During the Middle Ages, various other ethnic groups were settled in Northern Hungary: Saxons, Bohemians, Moravians, Vends, Ruthenes. These peoples cohabited peacefully with the indigenous Turanian Hun-Avar-Magyar (Hungarian) population and developed their own local culture with significant Hungarian influence. From this ethno-linguistic and cultural intermingling, the local "Slovak" ethnic group developed. The Slovaks have therefore had close historical, ethnic and cultural ties with the Hungarians, as they were part of the Hungarian Kingdom during centuries.

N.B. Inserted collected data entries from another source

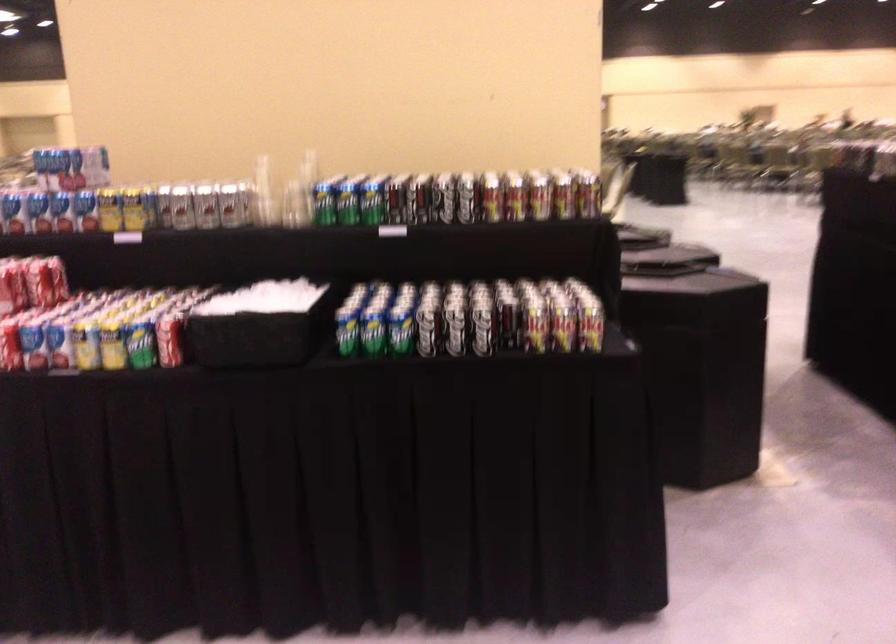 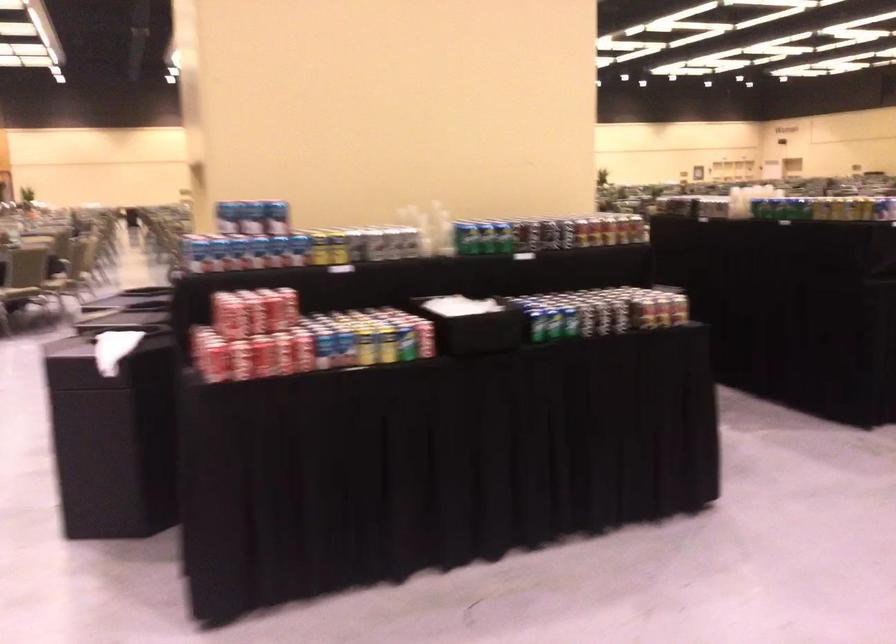 Where in the second image is the point corresponding to point 372,333 from the first image?

(556, 323) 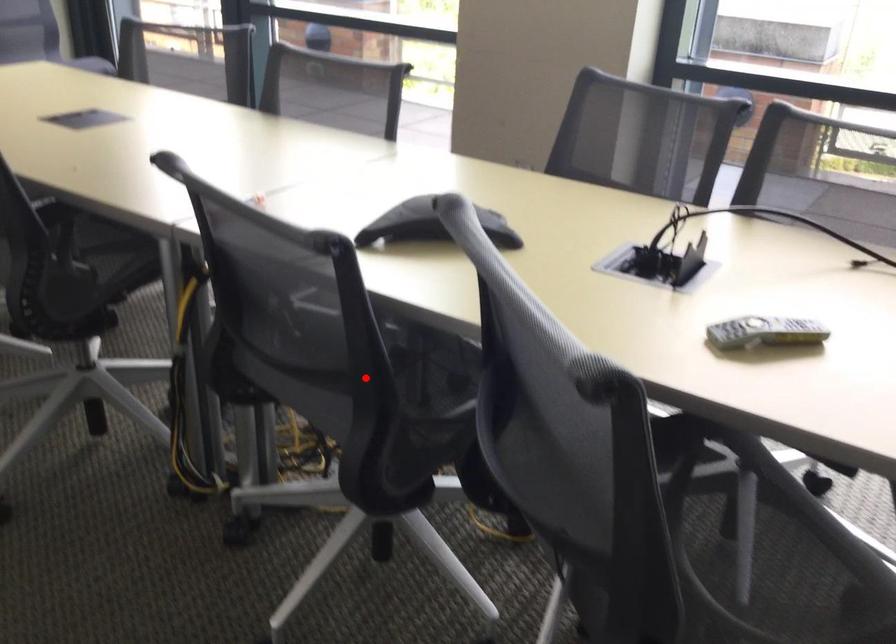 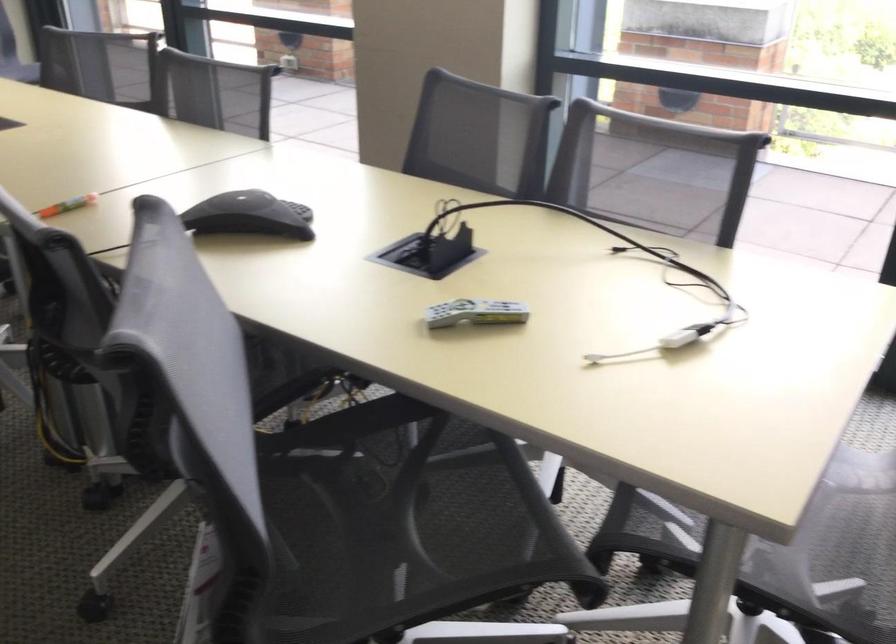 Question: I am providing you with two images of the same scene from different viewpoints. A red point is marked on the first image. At the location where the point appears in image 1, is it still visible in image 2?

Choices:
 (A) Yes
 (B) No

Answer: (B)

However, after the end of the First World War, the Czechs invaded and annexed Northern Hungary in violation of the armistice which had put an end to hostilities (Padua, Nov. 3, 1918). Since then, the Hungarians of this region have been subjected to a wide range of hostile and discriminatory measures enforced by the "Czechoslovak" state, and these anti-Hungarian policies are still in force today in "Slovakia", as this region is now under Slovak control since the Slovaks separated from the Czechs in the 1990's. When the Czechs occupied and annexed Northern Hungary in 1918, there were approximately 1 million Hungarians living there. Today, the official statistics mention only about 500 000 Hungarians. Under the Czech and Slovak rule, tens of thousands of Hungarians were forcibly expelled or deported, and all Hungarian-owned property was confiscated. The Hungarians are still treated as second-class citizens, and the entire Hungarian community is falsely accused of "collective war guilt" by the so-called "Benes Decrees" which are still in force. The Hungarian language, culture, and institutions are banned or restricted, Hungarians are pressured to assimilate (Hungarian names are "Slovakized"), Slovaks are being settled into Hungarian-majority areas and the administrative divisions have been redrawn in order to reduce the Hungarians to minority status in every region and at every level of government.